*** EXTRACTED ENTRIES ***

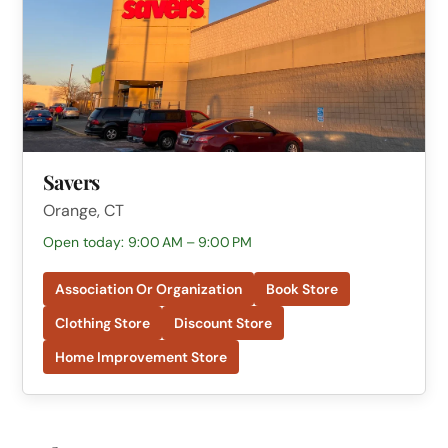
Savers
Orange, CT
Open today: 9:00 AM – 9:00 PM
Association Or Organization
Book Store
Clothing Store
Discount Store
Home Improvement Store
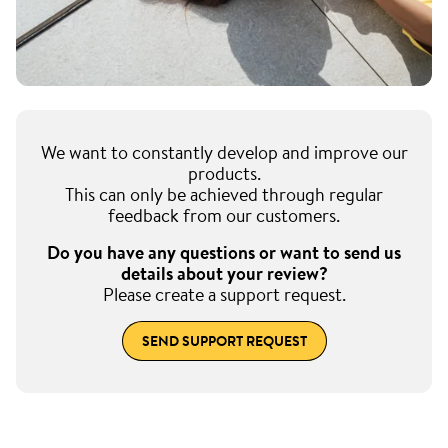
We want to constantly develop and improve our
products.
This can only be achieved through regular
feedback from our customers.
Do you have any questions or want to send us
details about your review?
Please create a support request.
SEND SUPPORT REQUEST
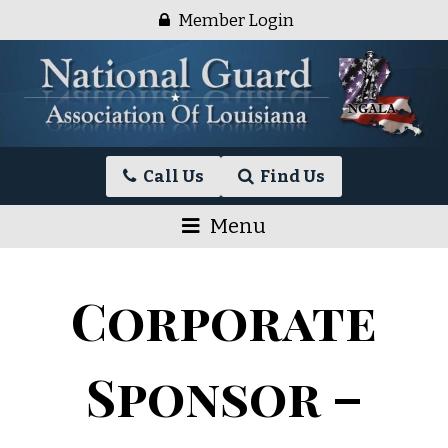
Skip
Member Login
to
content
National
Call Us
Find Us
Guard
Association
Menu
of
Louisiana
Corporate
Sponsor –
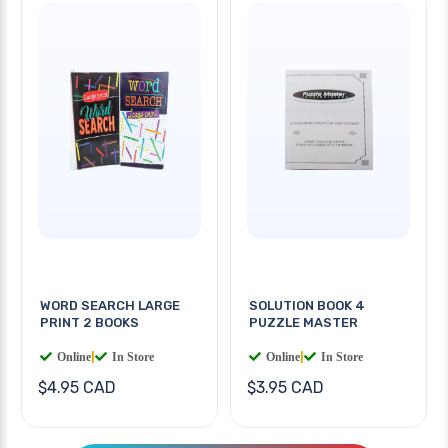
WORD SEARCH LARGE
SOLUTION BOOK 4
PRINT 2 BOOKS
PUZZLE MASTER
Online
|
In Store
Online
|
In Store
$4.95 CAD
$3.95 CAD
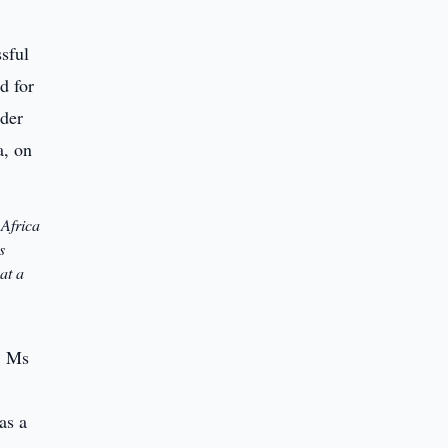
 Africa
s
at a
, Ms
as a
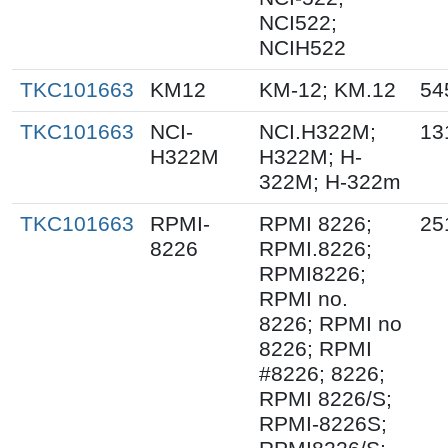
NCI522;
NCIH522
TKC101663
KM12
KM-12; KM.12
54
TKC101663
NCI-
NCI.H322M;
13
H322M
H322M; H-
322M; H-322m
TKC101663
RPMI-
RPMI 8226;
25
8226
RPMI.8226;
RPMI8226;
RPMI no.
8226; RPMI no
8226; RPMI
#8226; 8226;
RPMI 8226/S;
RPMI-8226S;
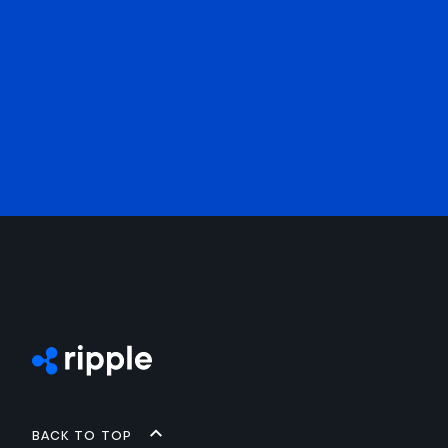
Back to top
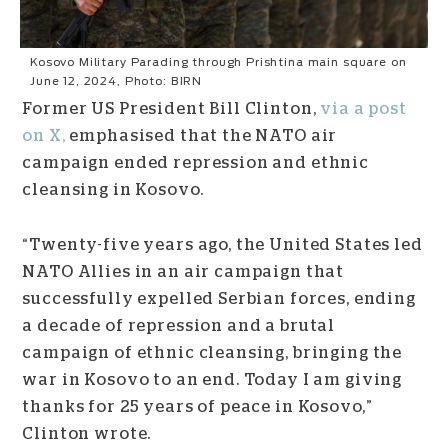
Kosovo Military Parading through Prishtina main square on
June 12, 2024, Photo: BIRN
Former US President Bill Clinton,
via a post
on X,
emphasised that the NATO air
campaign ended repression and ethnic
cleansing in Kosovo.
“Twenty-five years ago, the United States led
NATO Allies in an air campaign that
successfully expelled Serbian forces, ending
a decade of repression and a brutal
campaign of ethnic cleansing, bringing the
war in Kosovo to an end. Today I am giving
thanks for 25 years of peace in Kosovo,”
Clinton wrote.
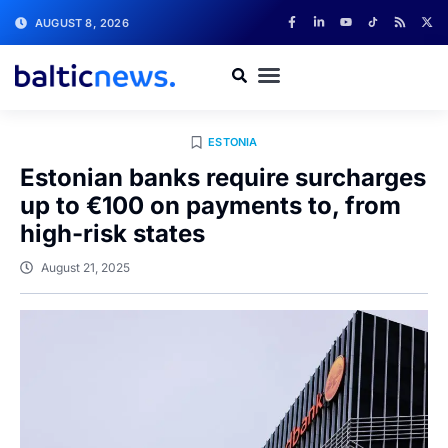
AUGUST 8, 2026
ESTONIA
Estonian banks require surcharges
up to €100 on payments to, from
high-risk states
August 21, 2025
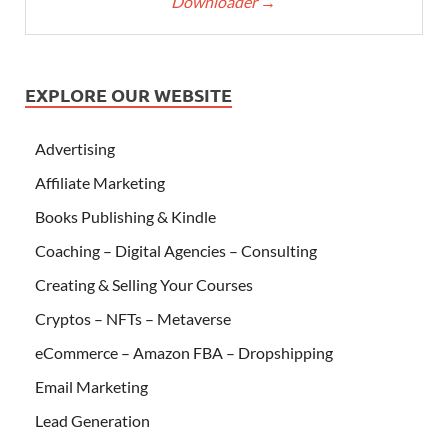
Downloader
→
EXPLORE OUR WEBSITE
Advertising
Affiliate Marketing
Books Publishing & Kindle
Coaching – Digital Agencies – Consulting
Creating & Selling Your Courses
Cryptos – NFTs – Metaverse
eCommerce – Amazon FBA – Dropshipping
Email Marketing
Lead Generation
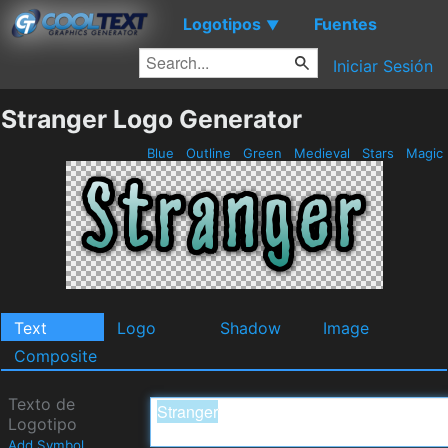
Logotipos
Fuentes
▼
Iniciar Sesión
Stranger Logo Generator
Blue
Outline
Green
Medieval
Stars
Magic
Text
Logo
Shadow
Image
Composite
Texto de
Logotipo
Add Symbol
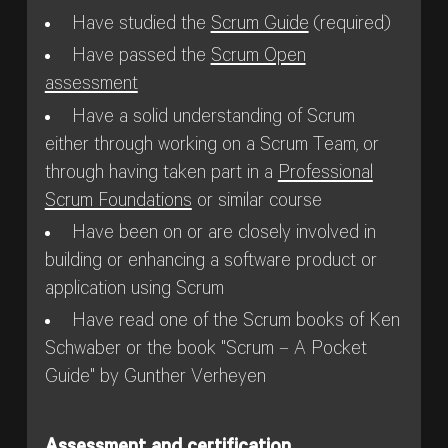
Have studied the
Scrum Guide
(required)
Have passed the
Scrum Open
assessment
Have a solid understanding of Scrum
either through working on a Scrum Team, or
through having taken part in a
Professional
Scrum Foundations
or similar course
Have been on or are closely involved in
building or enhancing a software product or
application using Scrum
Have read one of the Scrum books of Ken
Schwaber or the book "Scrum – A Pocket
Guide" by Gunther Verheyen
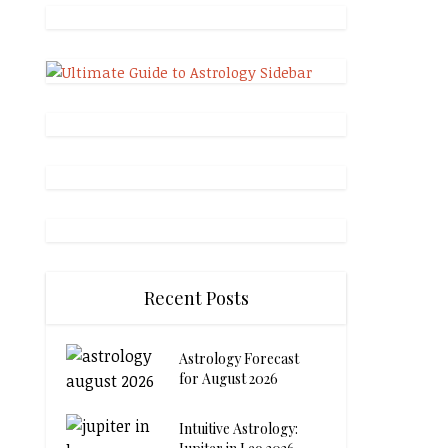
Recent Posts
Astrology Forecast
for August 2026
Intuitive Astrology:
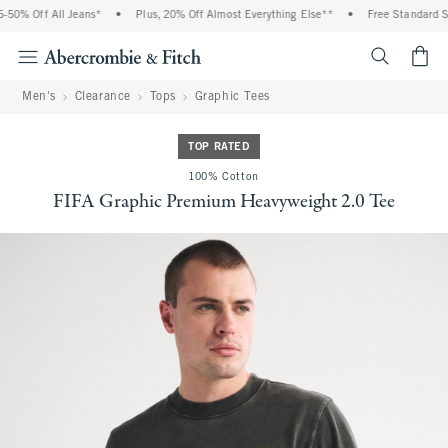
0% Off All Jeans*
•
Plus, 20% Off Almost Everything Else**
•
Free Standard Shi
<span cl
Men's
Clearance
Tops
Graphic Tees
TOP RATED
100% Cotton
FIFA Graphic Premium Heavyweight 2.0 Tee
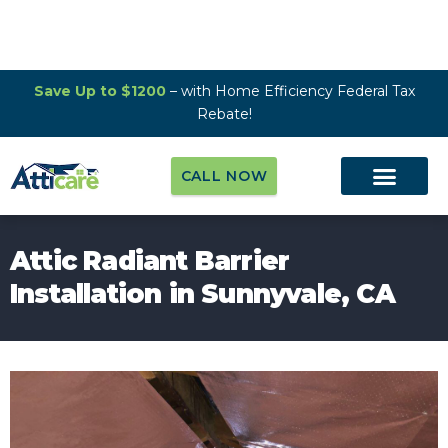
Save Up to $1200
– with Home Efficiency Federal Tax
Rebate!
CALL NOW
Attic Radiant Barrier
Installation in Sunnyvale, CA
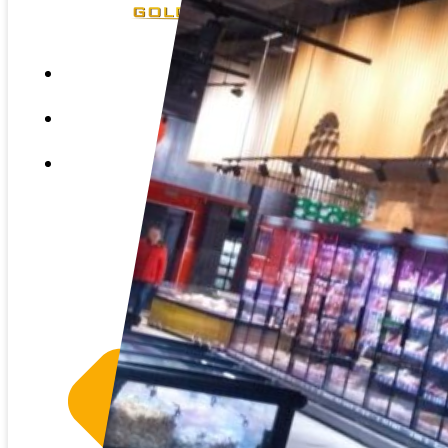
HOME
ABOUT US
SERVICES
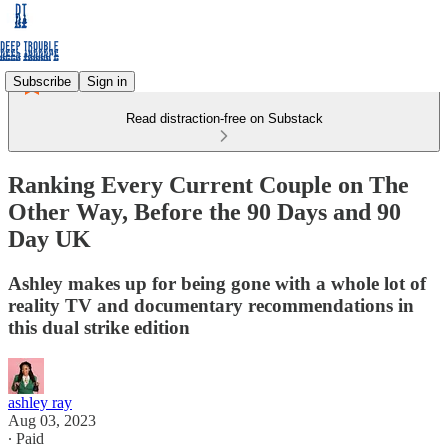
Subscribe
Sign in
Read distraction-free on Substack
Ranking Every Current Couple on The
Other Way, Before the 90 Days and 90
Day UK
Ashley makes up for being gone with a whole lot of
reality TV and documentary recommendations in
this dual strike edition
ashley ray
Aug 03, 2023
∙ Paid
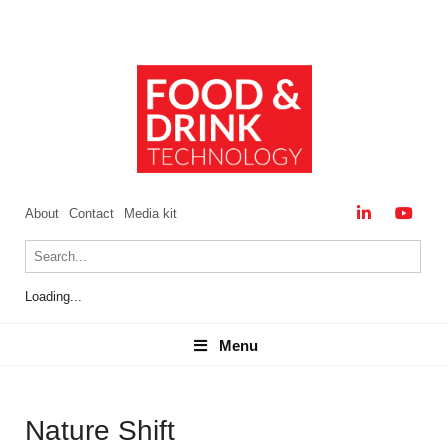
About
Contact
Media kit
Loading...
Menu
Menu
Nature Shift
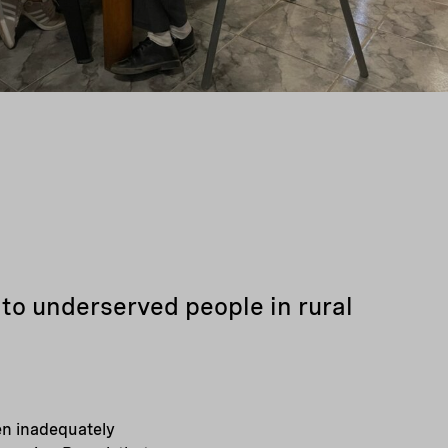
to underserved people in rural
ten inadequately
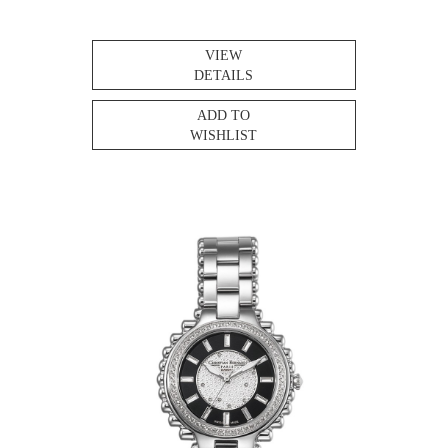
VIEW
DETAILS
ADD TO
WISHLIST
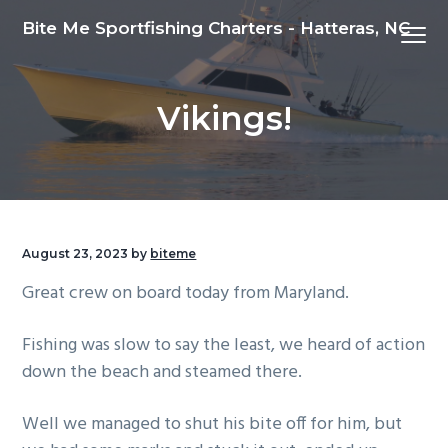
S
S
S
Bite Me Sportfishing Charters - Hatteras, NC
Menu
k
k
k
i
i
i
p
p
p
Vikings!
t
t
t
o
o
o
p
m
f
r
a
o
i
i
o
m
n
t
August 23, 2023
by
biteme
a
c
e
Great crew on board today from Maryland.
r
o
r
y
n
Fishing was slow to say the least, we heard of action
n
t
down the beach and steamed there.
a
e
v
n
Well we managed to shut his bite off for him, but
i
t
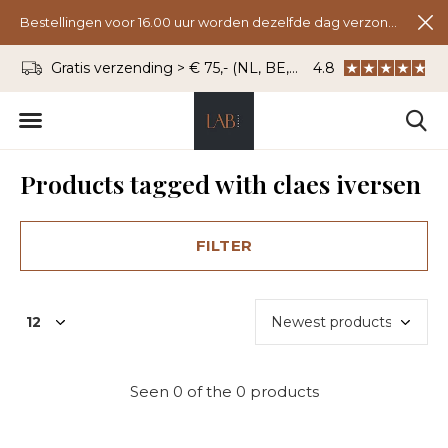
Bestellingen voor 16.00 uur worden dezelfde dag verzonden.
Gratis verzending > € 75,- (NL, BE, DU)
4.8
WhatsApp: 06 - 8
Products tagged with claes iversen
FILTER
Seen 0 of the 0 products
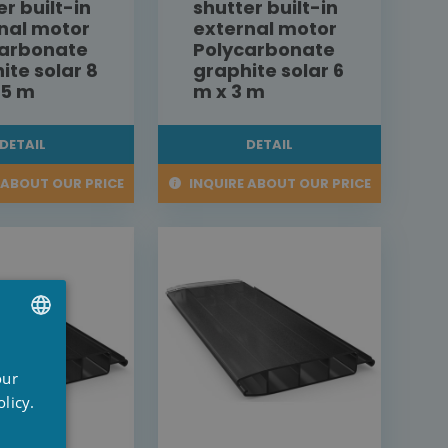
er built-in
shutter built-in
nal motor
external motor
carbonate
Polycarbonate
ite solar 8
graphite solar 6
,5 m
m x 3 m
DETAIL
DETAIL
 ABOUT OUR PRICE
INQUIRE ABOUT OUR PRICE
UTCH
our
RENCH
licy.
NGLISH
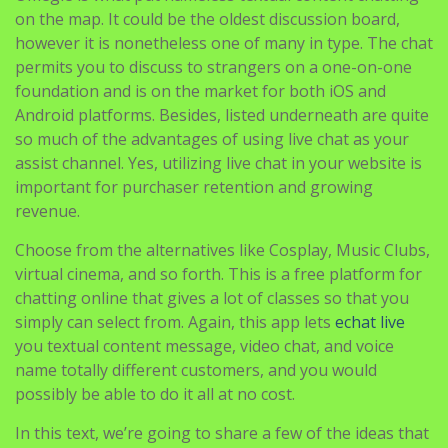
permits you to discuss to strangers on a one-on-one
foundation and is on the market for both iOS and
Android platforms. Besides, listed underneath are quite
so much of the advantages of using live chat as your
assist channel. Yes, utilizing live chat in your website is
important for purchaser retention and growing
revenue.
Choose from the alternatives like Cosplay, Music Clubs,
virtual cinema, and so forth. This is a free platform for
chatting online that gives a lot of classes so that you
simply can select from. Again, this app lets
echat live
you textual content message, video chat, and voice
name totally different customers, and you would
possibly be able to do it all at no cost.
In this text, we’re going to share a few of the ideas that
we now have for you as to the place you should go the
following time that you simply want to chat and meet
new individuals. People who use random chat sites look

*** End of EXTRACTED ENTRIES ***

DESCRIPTION OF THE TASK - Go line by line through the data above and count those holding "NATO"; report the number alone.

TASK RESULT - 2